NORMAN — Has affirmative action turned into a discriminatory preference that grants unfair treatment to certain groups? And if so, should it be abolished?
State Question 759 brings these questions to Oklahoma voters in November by prohibiting what the bill’s authors consider preferential treatment or discrimination created by affirmative action. According to the ballot language:
“The measure deals with three areas of government action. These areas are employment, education and contracting.
“In these areas, the measure does not allow affirmative action programs, which give preferred treatment based on race, color or gender. Affirmative action programs also give preferred treatment based on ethnicity or national origin. Discrimination on these bases is also not permitted.
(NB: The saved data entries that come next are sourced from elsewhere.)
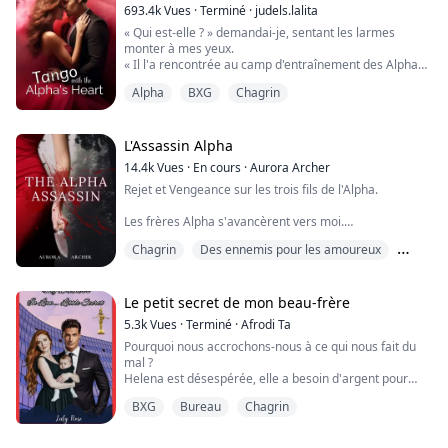
un homme peut-il être arrogant ? Il y a un an, elle avait
693.4k
Vues
·
Terminé
·
judels.lalita
à peine échappé à la cellule où il l'avait enfermée -
« Qui est-elle ? » demandai-je, sentant les larmes
dans son ...
monter à mes yeux.
« Il l'a rencontrée au camp d'entraînement des Alphas,
» répondit-il. « Elle est une prétendante parfaite pour
Alpha
BXG
Chagrin
lui. Il a neigé la nuit dernière, ce qui indique que son
loup est heureux de son choix. »
Mon cœur se serra, et les larmes coulèrent sur mes
joues.
L'Assassin Alpha
Alexander a pris mon innocence la nuit dernière, et
14.4k
Vues
·
En cours
·
Aurora Archer
maintenant il prend...
Rejet et Vengeance sur les trois fils de l'Alpha.
Les frères Alpha s'avancèrent vers moi.
Chagrin
Des ennemis pour les amoureux
Ils avaient tous les deux hérité des cheveux châtain
clair de leur père, ternes et sans vie, comme eux.
Enlèvement
Ils commencèrent à tourner lentement autour de moi,
Le petit secret de mon beau-frère
comme des animaux qui avaient déjà attrapé leur proie
5.3k
Vues
·
Terminé
·
Afrodi Ta
et s'amusaient maintenant avec elle.
Pourquoi nous accrochons-nous à ce qui nous fait du
mal ?
"Quelques semaines, et tu...
Helena est désespérée, elle a besoin d'argent pour
rembourser ses dettes croissantes, étant orpheline et
BXG
Bureau
Chagrin
devant s'occuper de son jeune frère qui tombe souvent
malade.
Un poste de secrétaire présidentielle chez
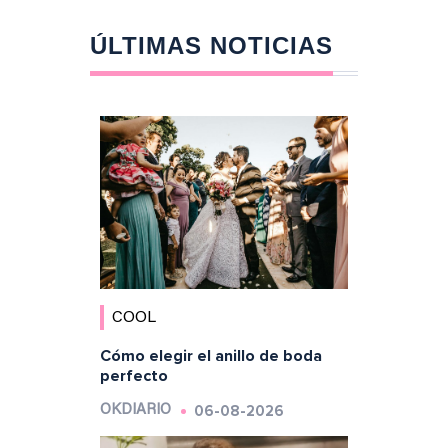
ÚLTIMAS NOTICIAS
COOL
Cómo elegir el anillo de boda
perfecto
06-08-2026
OKDIARIO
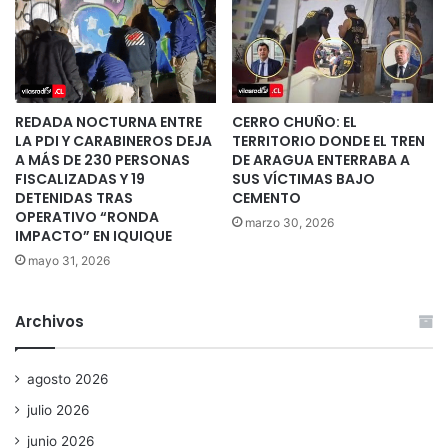
REDADA NOCTURNA ENTRE
CERRO CHUÑO: EL
LA PDI Y CARABINEROS DEJA
TERRITORIO DONDE EL TREN
A MÁS DE 230 PERSONAS
DE ARAGUA ENTERRABA A
FISCALIZADAS Y 19
SUS VÍCTIMAS BAJO
DETENIDAS TRAS
CEMENTO
OPERATIVO “RONDA
marzo 30, 2026
IMPACTO” EN IQUIQUE
mayo 31, 2026
Archivos
agosto 2026
julio 2026
junio 2026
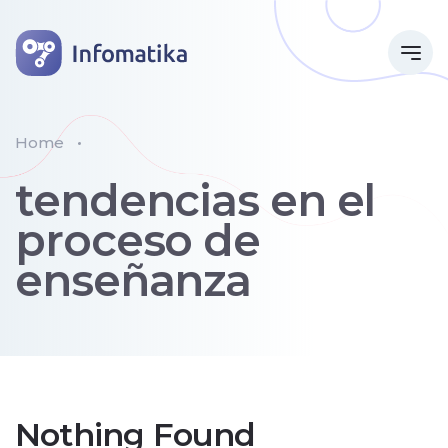
Home
tendencias en el
proceso de
enseñanza
Nothing Found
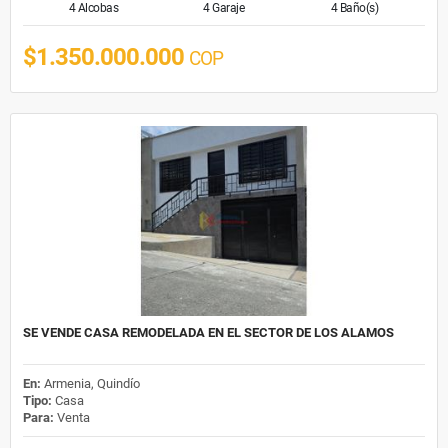
4 Alcobas
4 Garaje
4 Baño(s)
$1.350.000.000
COP
SE VENDE CASA REMODELADA EN EL SECTOR DE LOS ALAMOS
En:
Armenia, Quindío
Tipo:
Casa
Para:
Venta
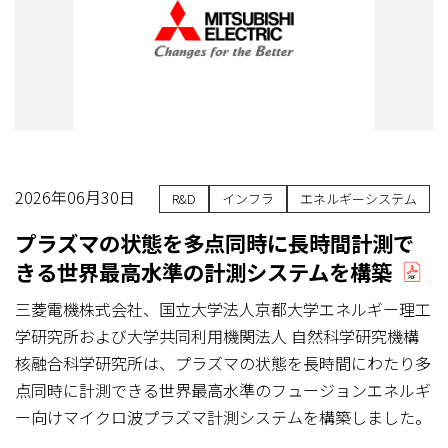
2026年06月30日
R&D
インフラ
エネルギーシステム
プラズマの状態を多点同時に長時間計測で
きる世界最高水準の計測システムを構築
三菱電機株式会社、国立大学法人京都大学エネルギー理工
学研究所および大学共同利用機関法人 自然科学研究機構
核融合科学研究所は、プラズマの状態を長時間にわたり多
点同時に計測できる世界最高水準のフュージョンエネルギ
ー向けマイクロ波プラズマ計測システムを構築しました。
“The measure permits affirmative action in three instances: 1. When gender is a bonafide qualification, it is allowed. 2. Existing court orders and consent decrees that require preferred treatment will continue and can be followed. 3. Affirmative action is allowed when needed to keep or obtain federal funds.
“The measure applies to the state and its agencies. It applies to counties, cities and towns. It applies to school districts. It applies to other state subdivisions.”
Several groups have taken a stance against the measure and are urging a “no” vote.
“I think that for this measure to pass, supporters have to count on misinformation about what Affirmative Action is in Oklahoma and what it is not,” said Ryan Kiesel, ACLU of Oklahoma executive director. “There is a general belief that affirmative action means a quota system where a less qualified applicant might get a job or might get admitted to college over a more qualified applicant simply because of race or gender, and that’s just not true.”
Jana Harkins, community activist and treasurer for Oklahoma State Federation of Democratic Women, agrees.
“The first concern is that the ballot language does not make it clear to the voter that a vote for SQ 759 is actually a vote against affirmative action and equal opportunity,” Harkins said.